=== Information provided ===

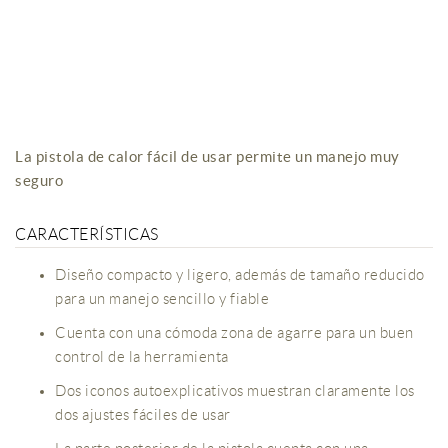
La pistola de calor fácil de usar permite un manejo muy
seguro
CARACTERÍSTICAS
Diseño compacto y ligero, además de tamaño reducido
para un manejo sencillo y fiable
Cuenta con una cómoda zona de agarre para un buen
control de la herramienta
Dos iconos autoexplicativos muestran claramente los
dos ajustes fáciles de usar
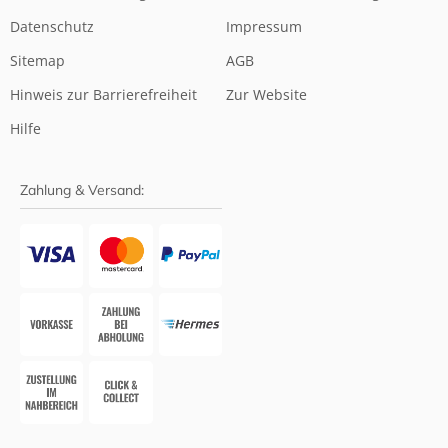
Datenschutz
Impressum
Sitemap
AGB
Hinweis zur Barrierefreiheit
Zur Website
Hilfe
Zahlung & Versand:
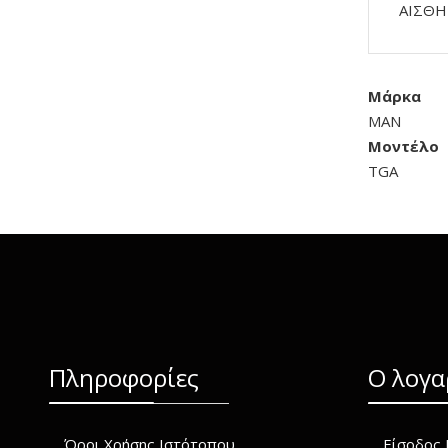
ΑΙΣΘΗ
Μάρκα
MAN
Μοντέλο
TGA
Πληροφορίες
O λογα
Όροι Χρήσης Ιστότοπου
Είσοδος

===
=== Information provided ===

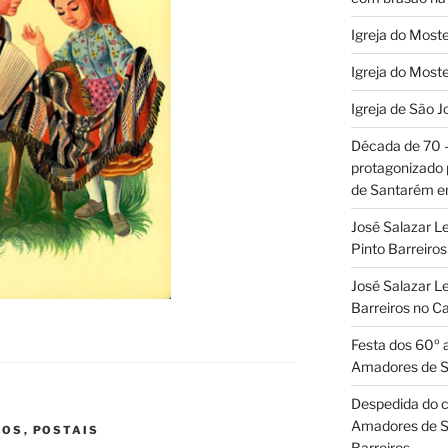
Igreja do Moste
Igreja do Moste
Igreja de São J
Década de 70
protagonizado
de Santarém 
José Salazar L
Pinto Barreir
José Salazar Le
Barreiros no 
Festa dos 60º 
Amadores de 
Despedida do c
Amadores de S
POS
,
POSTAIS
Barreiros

===
=== Information provided ===

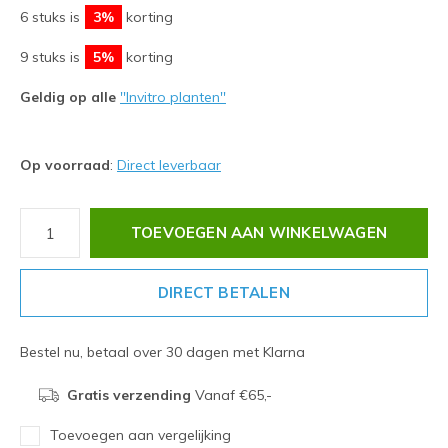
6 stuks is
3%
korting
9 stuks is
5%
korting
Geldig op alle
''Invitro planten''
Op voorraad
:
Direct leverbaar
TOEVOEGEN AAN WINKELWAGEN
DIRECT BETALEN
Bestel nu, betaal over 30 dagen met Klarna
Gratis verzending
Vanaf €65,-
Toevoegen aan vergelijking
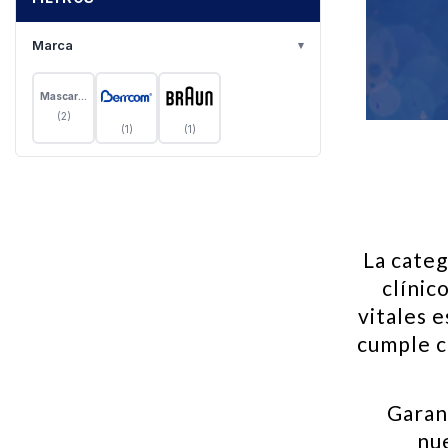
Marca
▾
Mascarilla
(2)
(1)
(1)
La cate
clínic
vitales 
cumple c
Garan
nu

===

▶ Activity
Each line of the data that contains "usar" belongs in the answer.

▶ Exercise result
La pistola de calor fácil de usar permite un manejo muy
dos ajustes fáciles de usar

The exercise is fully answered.